Setting up a development environment#

If you have Python 3.7 or higher installed on your computer (on OS X the quickest way to do this is using homebrew) you can install an editable copy of Datasette using the following steps.

If you want to use GitHub to publish your changes, first create a fork of datasette under your own GitHub account.

Now clone that repository somewhere on your computer:

git clone git@github.com:YOURNAME/datasette

If you want to get started without creating your own fork, you can do this instead:

git clone git@github.com:simonw/datasette

The next step is to create a virtual environment for your project and use it to install Datasette's dependencies:

cd datasette
# Create a virtual environment in ./venv
python3 -m venv ./venv
# Now activate the virtual environment, so pip can install into it
source venv/bin/activate
# Install Datasette and its testing dependencies
python3 -m pip install -e '.[test]'

That last line does most of the work: pip install -e means "install this package in a way that allows me to edit the source code in place". The .[test] option means "use the setup.py in this directory and install the optional testing dependencies as well".

Running the tests#

Once you have done this, you can run the Datasette unit tests from inside your datasette/ directory using pytest like so:

pytest

You can run the tests faster using multiple CPU cores with pytest-xdist like this:

pytest -n auto -m "not serial"

-n auto detects the number of available cores automatically. The -m "not serial" skips tests that don't work well in a parallel test environment. You can run those tests separately like so:

pytest -m "serial"

Using fixtures#

To run Datasette itself, type datasette.

You're going to need at least one SQLite database. A quick way to get started is to use the fixtures database that Datasette uses for its own tests.

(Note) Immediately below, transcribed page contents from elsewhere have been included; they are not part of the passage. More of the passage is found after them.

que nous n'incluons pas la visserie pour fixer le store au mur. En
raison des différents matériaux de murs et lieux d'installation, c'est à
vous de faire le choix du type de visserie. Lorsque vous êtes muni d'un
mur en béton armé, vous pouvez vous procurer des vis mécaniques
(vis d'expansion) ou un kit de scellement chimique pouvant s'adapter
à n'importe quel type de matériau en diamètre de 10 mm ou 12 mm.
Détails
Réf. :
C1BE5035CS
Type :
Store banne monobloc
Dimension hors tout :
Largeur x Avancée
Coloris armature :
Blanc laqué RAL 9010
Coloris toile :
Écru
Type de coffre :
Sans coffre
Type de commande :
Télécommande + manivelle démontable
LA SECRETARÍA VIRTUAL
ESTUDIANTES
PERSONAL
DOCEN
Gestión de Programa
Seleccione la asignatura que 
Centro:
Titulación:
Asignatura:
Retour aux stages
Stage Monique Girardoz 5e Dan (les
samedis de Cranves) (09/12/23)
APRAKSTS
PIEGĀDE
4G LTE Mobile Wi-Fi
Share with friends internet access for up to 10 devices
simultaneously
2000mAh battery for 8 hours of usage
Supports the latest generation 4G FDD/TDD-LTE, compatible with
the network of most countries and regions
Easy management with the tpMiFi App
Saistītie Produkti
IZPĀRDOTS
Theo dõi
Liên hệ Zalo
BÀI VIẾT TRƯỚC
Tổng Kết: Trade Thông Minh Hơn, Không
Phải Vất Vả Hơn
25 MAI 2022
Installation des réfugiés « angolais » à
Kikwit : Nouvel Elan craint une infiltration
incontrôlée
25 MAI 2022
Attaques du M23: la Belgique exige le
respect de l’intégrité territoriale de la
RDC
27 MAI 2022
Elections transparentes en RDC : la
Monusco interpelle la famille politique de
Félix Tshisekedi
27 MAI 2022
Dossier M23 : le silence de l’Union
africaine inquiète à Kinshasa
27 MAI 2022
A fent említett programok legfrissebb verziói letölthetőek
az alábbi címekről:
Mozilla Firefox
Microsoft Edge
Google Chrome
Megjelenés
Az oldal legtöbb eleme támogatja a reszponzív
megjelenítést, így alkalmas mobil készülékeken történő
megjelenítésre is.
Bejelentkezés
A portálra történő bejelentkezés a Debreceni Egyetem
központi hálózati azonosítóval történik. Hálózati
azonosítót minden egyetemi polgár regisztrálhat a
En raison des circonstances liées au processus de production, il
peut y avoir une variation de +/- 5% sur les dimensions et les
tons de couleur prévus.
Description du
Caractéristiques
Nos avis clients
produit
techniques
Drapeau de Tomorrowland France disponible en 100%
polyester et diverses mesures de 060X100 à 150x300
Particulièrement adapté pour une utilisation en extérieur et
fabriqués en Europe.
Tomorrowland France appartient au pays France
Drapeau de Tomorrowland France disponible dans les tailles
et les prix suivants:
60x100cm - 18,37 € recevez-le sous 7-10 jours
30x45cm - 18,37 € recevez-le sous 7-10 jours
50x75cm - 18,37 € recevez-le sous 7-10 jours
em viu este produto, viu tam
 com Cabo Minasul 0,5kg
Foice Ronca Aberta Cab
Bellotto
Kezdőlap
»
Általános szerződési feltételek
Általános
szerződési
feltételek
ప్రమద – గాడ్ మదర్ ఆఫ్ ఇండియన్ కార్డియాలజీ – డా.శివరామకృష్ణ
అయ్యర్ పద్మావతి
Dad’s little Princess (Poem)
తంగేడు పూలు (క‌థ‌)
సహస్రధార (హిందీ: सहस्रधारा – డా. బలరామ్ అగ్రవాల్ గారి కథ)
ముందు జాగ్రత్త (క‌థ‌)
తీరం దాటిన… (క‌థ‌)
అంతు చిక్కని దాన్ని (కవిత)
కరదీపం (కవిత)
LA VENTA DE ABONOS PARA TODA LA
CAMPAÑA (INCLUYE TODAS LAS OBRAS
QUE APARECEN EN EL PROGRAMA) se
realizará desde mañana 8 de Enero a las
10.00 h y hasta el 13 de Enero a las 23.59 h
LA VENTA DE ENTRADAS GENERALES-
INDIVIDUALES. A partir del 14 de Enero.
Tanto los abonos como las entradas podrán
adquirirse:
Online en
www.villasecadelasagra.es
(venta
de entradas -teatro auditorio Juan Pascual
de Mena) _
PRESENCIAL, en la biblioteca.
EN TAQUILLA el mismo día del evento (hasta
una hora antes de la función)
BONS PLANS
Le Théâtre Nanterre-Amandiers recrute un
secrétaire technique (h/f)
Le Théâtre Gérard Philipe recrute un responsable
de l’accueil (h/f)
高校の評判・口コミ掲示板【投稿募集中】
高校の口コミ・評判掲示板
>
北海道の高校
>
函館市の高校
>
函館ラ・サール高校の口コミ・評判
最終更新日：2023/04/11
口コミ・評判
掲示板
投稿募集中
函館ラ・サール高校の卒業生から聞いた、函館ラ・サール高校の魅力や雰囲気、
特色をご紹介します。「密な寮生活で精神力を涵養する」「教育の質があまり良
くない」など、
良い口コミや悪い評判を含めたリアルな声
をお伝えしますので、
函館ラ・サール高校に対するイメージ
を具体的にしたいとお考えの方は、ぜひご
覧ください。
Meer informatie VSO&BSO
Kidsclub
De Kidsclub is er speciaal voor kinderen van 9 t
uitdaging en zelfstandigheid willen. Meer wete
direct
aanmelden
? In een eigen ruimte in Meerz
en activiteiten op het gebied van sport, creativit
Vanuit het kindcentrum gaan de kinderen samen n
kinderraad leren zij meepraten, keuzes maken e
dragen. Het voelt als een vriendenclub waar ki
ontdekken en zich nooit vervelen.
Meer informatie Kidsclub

You can create a copy of that database by running this command:

python tests/fixtures.py fixtures.db

Now you can run Datasette against the new fixtures database like so:

datasette fixtures.db

This will start a server at http://127.0.0.1:8001/.

Any changes you make in the datasette/templates or datasette/static folder will be picked up immediately (though you may need to do a force-refresh in your browser to see changes to CSS or JavaScript).

If you want to change Datasette's Python code you can use the --reload option to cause Datasette to automatically reload any time the underlying code changes:

datasette --reload fixtures.db

You can also use the fixtures.py script to recreate the testing version of metadata.json used by the unit tests. To do that:

python tests/fixtures.py fixtures.db fixtures-metadata.json

Or to output the plugins used by the tests, run this:

python tests/fixtures.py fixtures.db fixtures-metadata.json fixtures-plugins
Test tables written to fixtures.db
- metadata written to fixtures-metadata.json
Wrote plugin: fixtures-plugins/register_output_renderer.py
Wrote plugin: fixtures-plugins/view_name.py
Wrote plugin: fixtures-plugins/my_plugin.py
Wrote plugin: fixtures-plugins/messages_output_renderer.py
Wrote plugin: fixtures-plugins/my_plugin_2.py

Then run Datasette like this:

datasette fixtures.db -m fixtures-metadata.json --plugins-dir=fixtures-plugins/

Debugging#

Any errors that occur while Datasette is running while display a stack trace on the console.

You can tell Datasette to open an interactive pdb debugger session if an error occurs using the --pdb option:

datasette --pdb fixtures.db

Code formatting#

Datasette uses opinionated code formatters: Black for Python and Prettier for JavaScript.

These formatters are enforced by Datasette's continuous integration: if a commit includes Python or JavaScript code that does not match the style enforced by those tools, the tests will fail.

When developing locally, you can verify and correct the formatting of your code using these tools.

Running Black#

Black will be installed when you run pip install -e '.[test]'. To test that your code complies with Black, run the following in your root datasette repository checkout:

$ black . --check
All done! ✨ 🍰 ✨
95 files would be left unchanged.

If any of your code does not conform to Black you can run this to automatically fix those problems:

$ black .
reformatted ../datasette/setup.py
All done! ✨ 🍰 ✨
1 file reformatted, 94 files left unchanged.

blacken-docs#

The blacken-docs command applies Black formatting rules to code examples in the documentation. Run it like this:

blacken-docs -l 60 docs/*.rst

Prettier#

To install Prettier, install Node.js and then run the following in the root of your datasette repository checkout:

$ npm install

This will install Prettier in a node_modules directory. You can then check that your code matches the coding style like so:

$ npm run prettier -- --check
> prettier
> prettier 'datasette/static/*[!.min].js' "--check"

Checking formatting...
[warn] datasette/static/plugins.js
[warn] Code style issues found in the above file(s). Forgot to run Prettier?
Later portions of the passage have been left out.